Of note, berberine also exerts anti-aging function by mechanisms inhibiting mTOR/S6 pathway via AMPK activation, as well as reducing the endogenous ROS level and constitutive oxidative DNA damages through NRF2 (Halicka et al., 2012). In Drosophila melanogaster, berberine prolongs life span and stimulates locomotor activity potentially by blocking kynurenine formation from tryptophan, which is associated with aging (Navrotskaya et al., 2012). Since it has been shown that metabolic improvements are one of the major drives for longevity (Canaan et al., 2014; Ma et al., 2014), it would be interesting to assess how much of the extended longevity is contributed by berberine’s promotion of metabolic health in the future and whether mammalian lifespan is also affected by berberine treatment.
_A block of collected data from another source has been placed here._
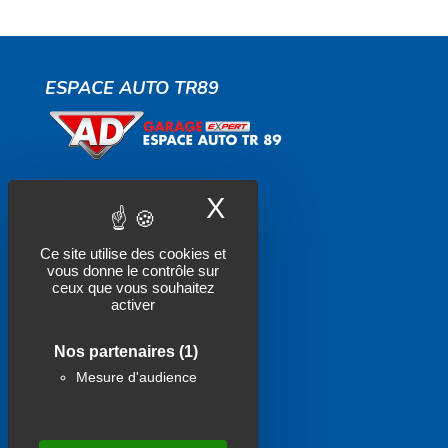
ESPACE AUTO TR89
X
Masquer le band
Contactez-nous
Ce site utilise des cookies et
Actualités
vous donne le contrôle sur
ceux que vous souhaitez
Politique de confidentialité
activer
Mentions légales
Nos partenaires
(1)
Mesure d'audience
SUIVEZ-NOUS !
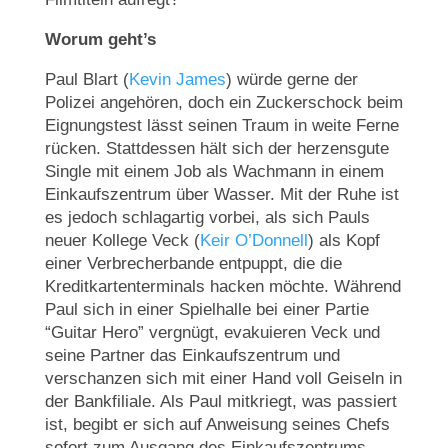
Worum geht’s
Paul Blart (
Kevin James
) würde gerne der
Polizei angehören, doch ein Zuckerschock beim
Eignungstest lässt seinen Traum in weite Ferne
rücken. Stattdessen hält sich der herzensgute
Single mit einem Job als Wachmann in einem
Einkaufszentrum über Wasser. Mit der Ruhe ist
es jedoch schlagartig vorbei, als sich Pauls
neuer Kollege Veck (
Keir O’Donnell
) als Kopf
einer Verbrecherbande entpuppt, die die
Kreditkartenterminals hacken möchte. Während
Paul sich in einer Spielhalle bei einer Partie
“Guitar Hero” vergnügt, evakuieren Veck und
seine Partner das Einkaufszentrum und
verschanzen sich mit einer Hand voll Geiseln in
der Bankfiliale. Als Paul mitkriegt, was passiert
ist, begibt er sich auf Anweisung seines Chefs
sofort zum Ausgang des Einkaufszentrums.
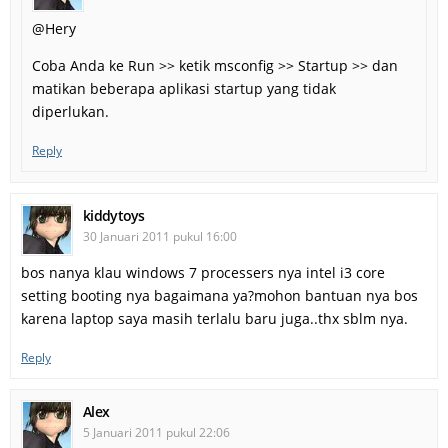
@Hery
Coba Anda ke Run >> ketik msconfig >> Startup >> dan
matikan beberapa aplikasi startup yang tidak
diperlukan.
Reply
kiddytoys
30 Januari 2011 pukul 16:00
bos nanya klau windows 7 processers nya intel i3 core
setting booting nya bagaimana ya?mohon bantuan nya bos
karena laptop saya masih terlalu baru juga..thx sblm nya.
Reply
Alex
5 Januari 2011 pukul 22:06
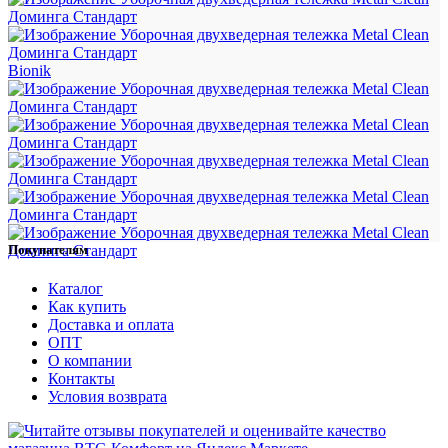
Bionik
Покупателям
Каталог
Как купить
Доставка и оплата
ОПТ
О компании
Контакты
Условия возврата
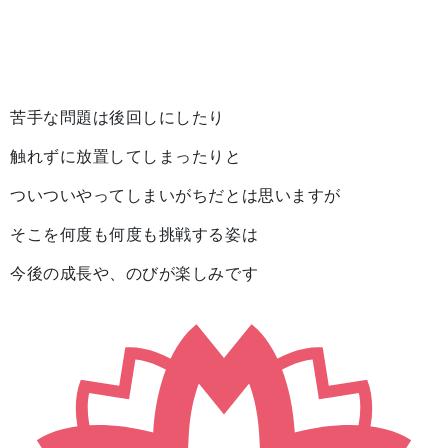
苦手な問題は後回しにしたり
触れずに放置してしまったりと
ついついやってしまいがちだとは思いますが
そこを何度も何度も挑戦する姿は
今後の成長や、のびが楽しみです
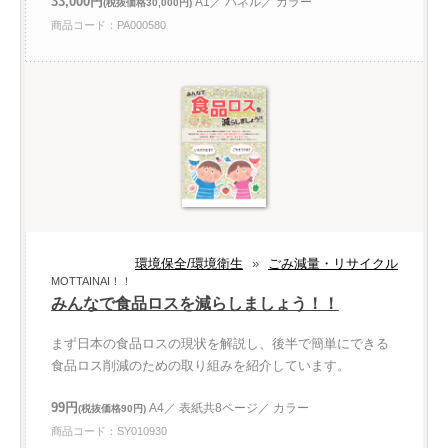
33,000円
A1／ パネル／ カラー
(税抜価格30,000円)
商品コード：PA000580
環境保全/環境衛生
»
ごみ減量・リサイクル
MOTTAINAI！！
みんなで食品ロスを減らしましょう！！
まず日本の食品ロスの現状を解説し、後半で簡単にできる
食品ロス削減のための取り組みを紹介しています。
99円
A4／ 表紙共8ページ／ カラー
(税抜価格90円)
商品コード：SY010930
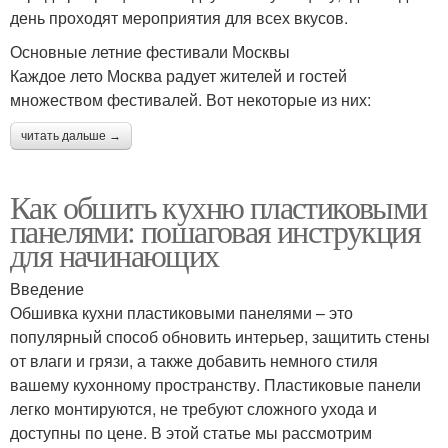
день проходят мероприятия для всех вкусов.
Основные летние фестивали Москвы
Каждое лето Москва радует жителей и гостей
множеством фестивалей. Вот некоторые из них:
читать дальше →
Как обшить кухню пластиковыми
панелями: пошаговая инструкция
для начинающих
Введение
Обшивка кухни пластиковыми панелями – это
популярный способ обновить интерьер, защитить стены
от влаги и грязи, а также добавить немного стиля
вашему кухонному пространству. Пластиковые панели
легко монтируются, не требуют сложного ухода и
доступны по цене. В этой статье мы рассмотрим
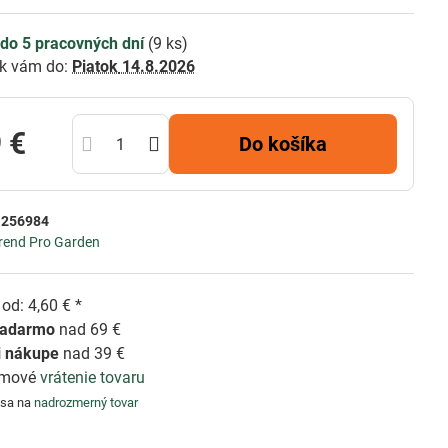
do 5 pracovných dní
(
9
ks)
k vám do:
Piatok
14.8.2026
 €
Do košíka
:
256984
rend Pro Garden
od: 4,60 € *
zadarmo
nad 69 €
i nákupe
nad 39 €
émové
vrátenie tovaru
 sa na
nadrozmerný tovar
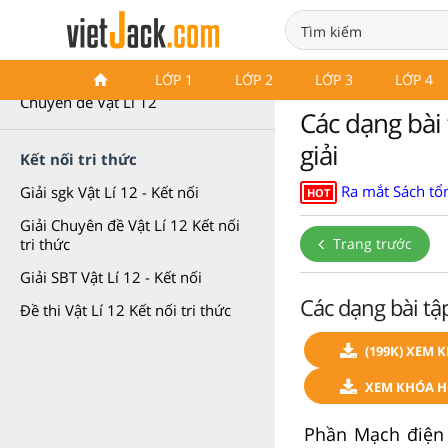
Chuyên đề Vật Lí 12
LỚP 1
LỚP 2
LỚP 3
LỚP 4
Chuyên đề Vật Lí 12
Các dạng bài 
giải
Kết nối tri thức
Ra mắt Sách tổn
Giải sgk Vật Lí 12 - Kết nối
HOT
Giải Chuyên đề Vật Lí 12 Kết nối
Trang trước
tri thức
Giải SBT Vật Lí 12 - Kết nối
Các dạng bài tập
Đề thi Vật Lí 12 Kết nối tri thức
(199K) XEM 
XEM KHÓA HỌ
Phần Mạch điện 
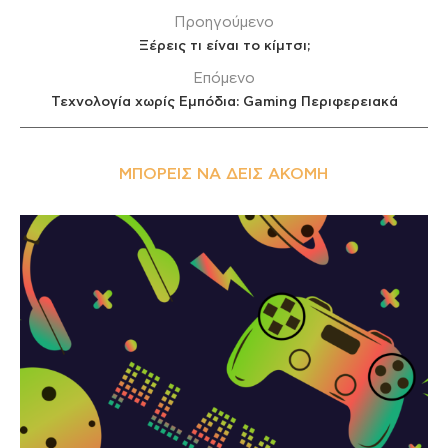
Προηγούμενο
Ξέρεις τι είναι το κίμτσι;
Επόμενο
Τεχνολογία χωρίς Εμπόδια: Gaming Περιφερειακά
ΜΠΟΡΕΊΣ ΝΑ ΔΕΙΣ ΑΚΌΜΗ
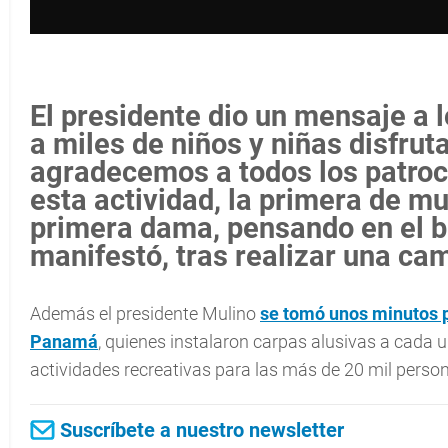
El presidente dio un mensaje a 
a miles de niños y niñas disfrut
agradecemos a todos los patroc
esta actividad, la primera de m
primera dama, pensando en el bi
manifestó, tras realizar una ca
Además el presidente Mulino
se tomó unos minutos 
Panamá
, quienes instalaron carpas alusivas a cada 
actividades recreativas para las más de 20 mil person
Suscríbete a nuestro newsletter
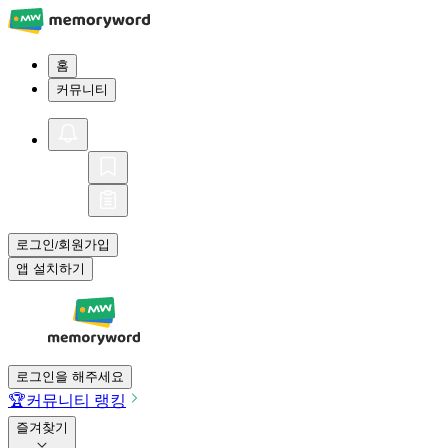
홈
커뮤니티
로그인
회원가입
/
앱 설치하기
로그인을 해주세요
🏆
커뮤니티 랭킹
즐겨찾기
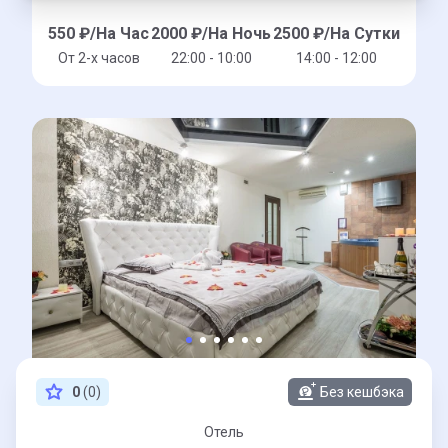
550
₽/На Час
2000
₽/На Ночь
2500
₽/На Сутки
От 2-x часов
22:00 - 10:00
14:00 - 12:00
0
(0)
Без кешбэка
Отель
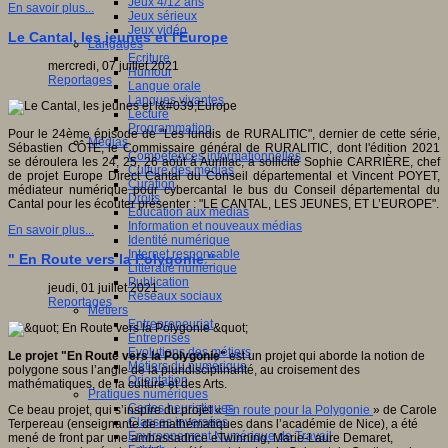
Jeux 4/12 ans
En savoir plus...
Jeux sérieux
Jeux vidéo
Le Cantal, les jeunes et l'Europe
Langages
Ecriture
mercredi, 07 juillet 2021
Humour
Reportages
Langue orale
Langues vivantes
Lecture
Programmation
Pour le 24ème épisode de "Les lundis de RURALITIC", dernier de cette série,
Médias
Sébastien CÔTE, le Commissaire général de RURALITIC, dont l'édition 2021
Compétences informationnelles
se déroulera les 24, 25, 26 août à Aurillac, a sollicité Sophie CARRIÈRE, chef
Culture des médias
de projet Europe Direct Cantal du Conseil départemental et Vincent POYET,
Curation
médiateur numérique pour cybercantal le bus du Conseil départemental du
Droits
Cantal pour les écouter présenter : "LE CANTAL, LES JEUNES, ET L’EUROPE".
Education aux médias
Information et nouveaux médias
En savoir plus...
Identité numérique
Internet responsable
" En Route vers la Polygonie "
Littératie numérique
Publication
jeudi, 01 juillet 2021
Réseaux sociaux
Reportages
Métiers
Entrepreneuriat
Entreprises
Evolutions des métiers
Le projet "En Route vers la Polygonie"
est un projet qui aborde la notion de
Métiers du numérique
polygone sous l’angle de la pluridisciplinarité, au croisement des
Orientation
mathématiques, de la culture et des Arts.
Pratiques numériques
Cartes heuristiques
Ce beau projet, qui s’inspire du projet «
En route pour la Polygonie
» de Carole
Classes inversées
Terpereau (enseignante de mathématiques dans l’académie de Nice), a été
Environnement Numérique de Travail
mené de front par une ambassadrice eTwinning, Marie-Laure Demaret,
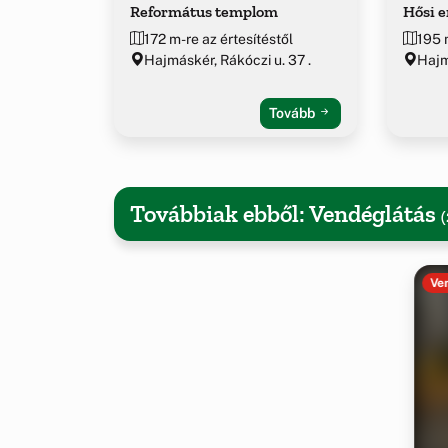
Református templom
Hősi 
172 m-re az értesítéstől
195 
Hajmáskér, Rákóczi u. 37 .
Haj
Tovább
Továbbiak ebből: Vendéglátás
(
Ve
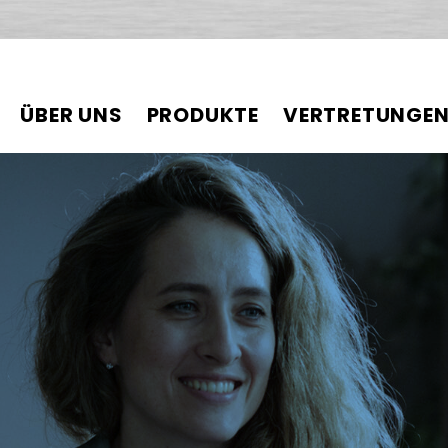
ÜBER UNS
PRODUKTE
VERTRETUNGE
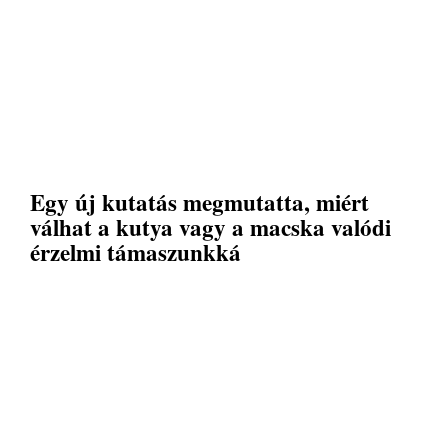
Egy új kutatás megmutatta, miért
válhat a kutya vagy a macska valódi
érzelmi támaszunkká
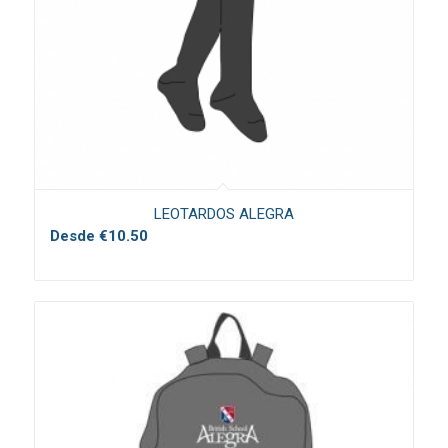
LEOTARDOS ALEGRA
Desde
€
10.50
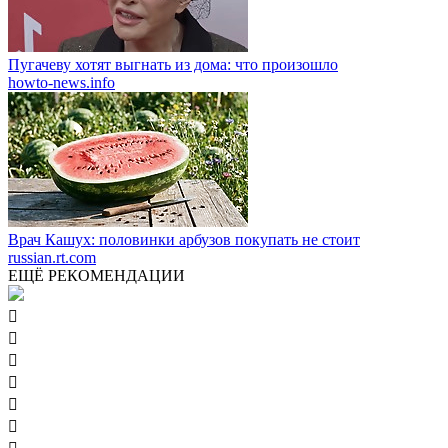
Пугачеву хотят выгнать из дома: что произошло
howto-news.info
Врач Кашух: половинки арбузов покупать не стоит
russian.rt.com
ЕЩЁ РЕКОМЕНДАЦИИ






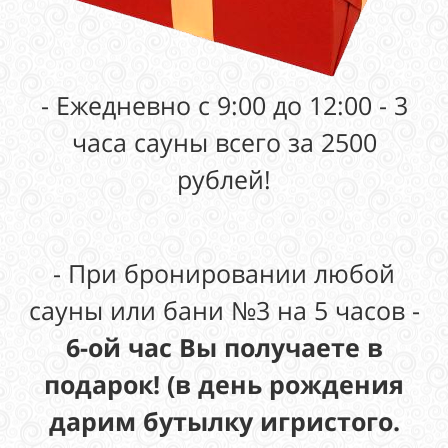
- Ежедневно с 9:00 до 12:00 - 3
часа сауны всего за 2500
рублей!
- При бронировании любой
сауны или бани №3 на 5 часов -
6-ой час
Вы получаете
в
подарок! (
в день рождения
дарим
бутылку игристого
.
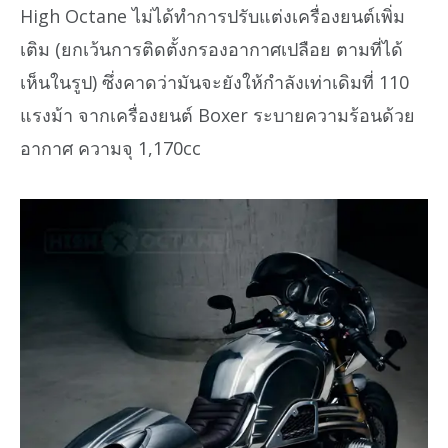
High Octane ไม่ได้ทำการปรับแต่งเครื่องยนต์เพิ่ม
เติม (ยกเว้นการติดตั้งกรองอากาศเปลือย ตามที่ได้
เห็นในรูป) ซึ่งคาดว่ามันจะยังให้กำลังเท่าเดิมที่ 110
แรงม้า จากเครื่องยนต์ Boxer ระบายความร้อนด้วย
อากาศ ความจุ 1,170cc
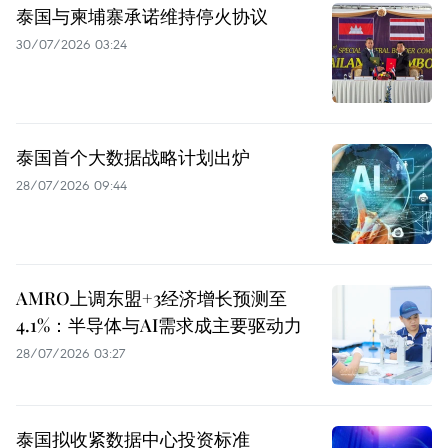
泰国与柬埔寨承诺维持停火协议
30/07/2026 03:24
泰国首个大数据战略计划出炉
28/07/2026 09:44
AMRO上调东盟+3经济增长预测至
4.1%：半导体与AI需求成主要驱动力
28/07/2026 03:27
泰国拟收紧数据中心投资标准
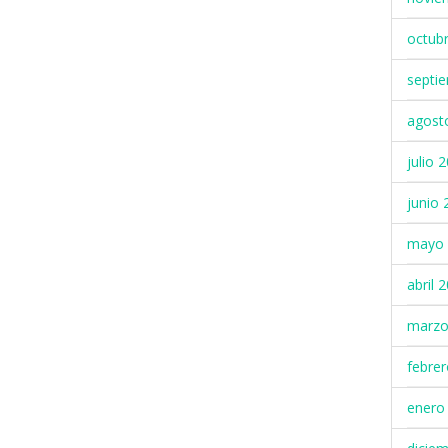
octub
septi
agost
julio 
junio 
mayo 
abril 
marzo
febre
enero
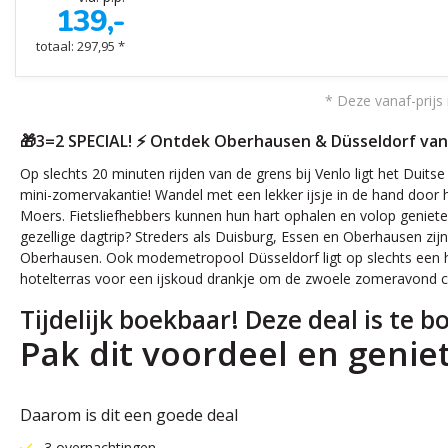
139,-
totaal: 297,95 *
* Deze vanaf-prijs 
🎁3=2 SPECIAL! ⚡ Ontdek Oberhausen & Düsseldorf vanui
Op slechts 20 minuten rijden van de grens bij Venlo ligt het Duits
mini-zomervakantie! Wandel met een lekker ijsje in de hand door
Moers. Fietsliefhebbers kunnen hun hart ophalen en volop genieten 
gezellige dagtrip? Streders als Duisburg, Essen en Oberhausen zi
Oberhausen. Ook modemetropool Düsseldorf ligt op slechts een halfuu
hotelterras voor een ijskoud drankje om de zwoele zomeravond 
Tijdelijk boekbaar! Deze deal is te 
Pak dit voordeel en genie
Daarom is dit een goede deal
3 overnachtingen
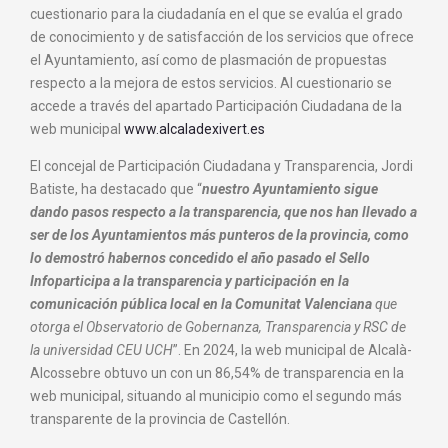
cuestionario para la ciudadanía en el que se evalúa el grado
de conocimiento y de satisfacción de los servicios que ofrece
el Ayuntamiento, así como de plasmación de propuestas
respecto a la mejora de estos servicios. Al cuestionario se
accede a través del apartado Participación Ciudadana de la
web municipal
www.alcaladexivert.es
El concejal de Participación Ciudadana y Transparencia, Jordi
Batiste, ha destacado que “
nuestro Ayuntamiento sigue
dando pasos respecto a la transparencia, que nos han llevado a
ser de los Ayuntamientos más punteros de la provincia, como
lo demostró habernos concedido el año pasado el Sello
Infoparticipa a la transparencia y participación en la
comunicación pública local en la Comunitat Valenciana
que
otorga el Observatorio de Gobernanza, Transparencia y RSC de
la universidad CEU UCH
”. En 2024, la web municipal de Alcalà-
Alcossebre obtuvo un con un 86,54% de transparencia en la
web municipal, situando al municipio como el segundo más
transparente de la provincia de Castellón.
In marked contrast to its effective in some clinical trials, the plasma level of berberine is found to be fairly low in patients (Hua et al., 2007), indicating that besides the classic pharmacological model, other factors might also in play in exerting berberine’s beneficial effects. Promoted by sophisticated sequencing technologies, there has been a rapid growth in gut microbiota researches, spotlighting its critical involvement in the progression of multiple diseases including obesity and metabolic diseases. Due to its antimicrobial activity and poor solubility and absorption in the gut, berberine is put under the spotlight for its impacts on gut microbiota. As demonstrated by several independent groups, berberine improves high fat diet induced obesity and metabolic diseases through intestinal microbiota modulations (Han et al., 2011). Berberine treatment causes a structural change in gut microbial flora, largely reduces its diversity by enriching a few short-chain fatty acid (SCFA) producing bacteria including Blautia and Allobaculum, in turn elevates SCFA levels in the intestine and alleviates host inflammation (Zhang et al., 2012). Berberine also affects bile acid metabolism via its modulation on intestinal flora, by inhibiting cholic acid 7α-dehydroxylation conversion into deoxycholic acid (Gu et al., 2015). Interestingly, in ApoE-/- atherosclerosis mice model, in addition to inducing a higher Akkermansia abundance in the gut flora, berberine administration is also found to preserve gut barrier integrity by increasing intestinal epithelial tight junction and colon mucus layer thickness in high fat diet-fed mice (Zhu et al., 2018). Last but not least, berberine could potentially promote metabolic health by playing a role in the microbiota-gut-brain axis. For example, berberine increases serum Glucagon-like Peptide-1 (GLP-1) and Neuropeptide Y level while decreases Orexin A level, which are all gut-brain peptides critical in satiety and energy homeostasis (Sun et al., 2016). Of note, GLP1 receptor is found to be elevated in the hypothalamus of berberine-treated mice, suggesting central nervous system might be another target for metabolic regulation by berberine (Sun et al., 2016).
Ginsenosides
Hidden in deep mountains, and difficult to find, ginseng is regarded by Chinese people as a rare and precious diet supplement to strengthen holistic health. Modern studies have shown that ginseng has anti-oxidant and anti-inflammation properties in cardiovascular and central nervous system, thus favoring healthy aging. The active ingredients in ginseng are ginsenosides, a class of steroid glycosides and triterpene saponins. There are more than 30 biologically active ginsenosides in ginseng, i.e., protopanaxadiols and protopanaxatriols, that all retain the beneficial effects of ginseng to some extent, thus it would be interesting to systemically assess the similarities and differences of these ginsenosides.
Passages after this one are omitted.